Notarin und Rechtsanwältin Anja Holzapfel


Zusammenfassung: Zur Berechnung des Wohnwertes einer selbstgenutzten Immobilie nach der Scheidung

Sehr geehrte Damen und Herren, ich benötige eine juristische Zweitmeinung:

Nach der Einreichung meiner Scheidung in 1996 zog ich in mein Elternhaus zurück, das ich zwischenzeitlich erbte und alleine bewohne. Die Scheidung erfolgte in 2000. Meine Ex-Frau erhält seit einiger Zeit eine Rente von 1000 Euro und erhielt von mir bisher 1700 Euro nachehelichen Unterhalt (= 2700 Euro, Vergleich auf Basis der "Sättigungsgrenze"), da ich relativ gut verdiente.

Nach meinem Renteneintritt im letzten Jahr habe ich jetzt ein signifikant geringeres Nettoeinkommen (Alters- und Firmenrente = 3000 Euro) und möchte daher meine Unterhaltszahlungen reduzieren. Meiner Ex-Frau und mir stehen je Hälfte der Summe beider Renten (je 2000 Euro) zu, ich müsste 1000 Euro an sie zahlen. So weit, so schlecht.

Zusätzlich beansprucht meine Ex-Frau (sie wohnt zur Miete) die Hälfte des Wohnvorteils für das mietfreie Wohnen in meinem eigenen Haus. Dieses ist zugegebenermaßen für mich zu groß; eine Untervermietung ist baulich jedoch nicht möglich. Ein Verkauf bzw. Vollvermietung und gleichzeitiges Mieten einer kleineren Wohnung ist wirtschaftlich nicht sinnvoll. Es ist nicht ausgeschlossen, dass das Haus für 1400 Euro vermietet werden kann; ihr würden daher 700 Euro von diesem Mietvorteil zustehen, meint sie (insgesamt also 1700 Euro)

Im Endeffekt bedeutet dies, dass sie weiterhin 2700 Euro erhält (von denen vielleicht 600 Euro für die Miete abgehen), während mir 1300 Euro verbleiben (womit ich auch die Unterhaltskosten für ein altes Haus finanzieren müsste). Sie hätte danach 800 Euro mehr als ich für den Lebensunterhalt.
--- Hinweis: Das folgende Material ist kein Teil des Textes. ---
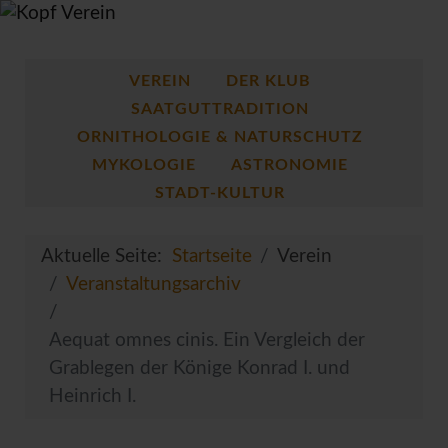
VEREIN
DER KLUB
SAATGUTTRADITION
ORNITHOLOGIE & NATURSCHUTZ
MYKOLOGIE
ASTRONOMIE
STADT-KULTUR
Aktuelle Seite:
Startseite
Verein
Veranstaltungsarchiv
Aequat omnes cinis. Ein Vergleich der
Grablegen der Könige Konrad I. und
Heinrich I.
Ich wohne im Bezirk des OLG Frankfurt. In den Unterhaltsleitlinien wird ein Quotenunterhalt von 2500 Euro erwähnt. Weiterhin wird davon gesprochen, dass "

"Wenn es nicht möglich oder nicht zumutbar ist, die Wohnung aufzugeben und das Objekt zu vermieten oder zu veräußern, kann stattdessen die ersparte Miete angesetzt werden, die angesichts der wirtschaftlichen Verhältnisse angemessen wäre (subjektiver Wohnwert). Dies kommt insbesondere für die Zeit bis zum endgültigen Scheitern der Ehe in Betracht..."

Das "insbesondere" bedeutet m. E. nicht "ausschließlich". Kann ich in meinem Fall den subjektiven Wohnwert (= 600 Euro) in die Unterhaltsberechnung einsetzen?

Oder gilt hier die Entscheidung des Bundesgerichtshofes vom 05.03.2008 (XII ZR 22/06), dass der volle Wohnwert berücksichtigt wird, wie die Gegenseite meint?

Welchen Rat kann ein Familienrechtler mir dazu geben?

Sehr geehrter Fragesteller,

Ihre Anfrage möchte ich Ihnen auf Grundlage der angegeben Informationen verbindlich wie folgt beantworten:


Üblicherweise wird nach der Scheidung der Wohnvorteil in Höhe der objektiven Marktmiete festgelegt. Insbesondere für die Trennungszeit gilt die von Ihnen genannte Reduzierung auf eine angemessene ersparte Miete. Hintergrund ist, dass eine angemessene Verwertung der Immobilie häufig nicht so kurzfristig möglich ist und unterhaltsrechtlich jedenfalls bis zum Beginn des Scheidungsverfahrens nicht verlangt werden kann. "Insbesondere bis zum Scheitern der Ehe" bedeutet in diesem Zusammenhang, dass eine Verlängerung der Berechnungsweise in Frage kommt, wenn sich z. B. nach Ablauf des Trennungsjahres die Veräußerung verzögert, der Eigentümer aber durch sein Verhalten klar zu erkennen gibt, dass er die Immobilie nicht dauerhaft bewohnen will.

In Ihrem Fall sehe ich wenig Möglichkeiten, dauerhaft nur eine ersparte Miete von 600 € anzusetzen: Ihre Trennung liegt nun offenbar mindestens 17 Jahre zurück. Wenn Sie sich entschieden haben, das große Haus dauerhaft zu nutzen, wird Ihnen aller Voraussicht nach auch der ortsübliche Mietzins als Wohnwert angerechnet.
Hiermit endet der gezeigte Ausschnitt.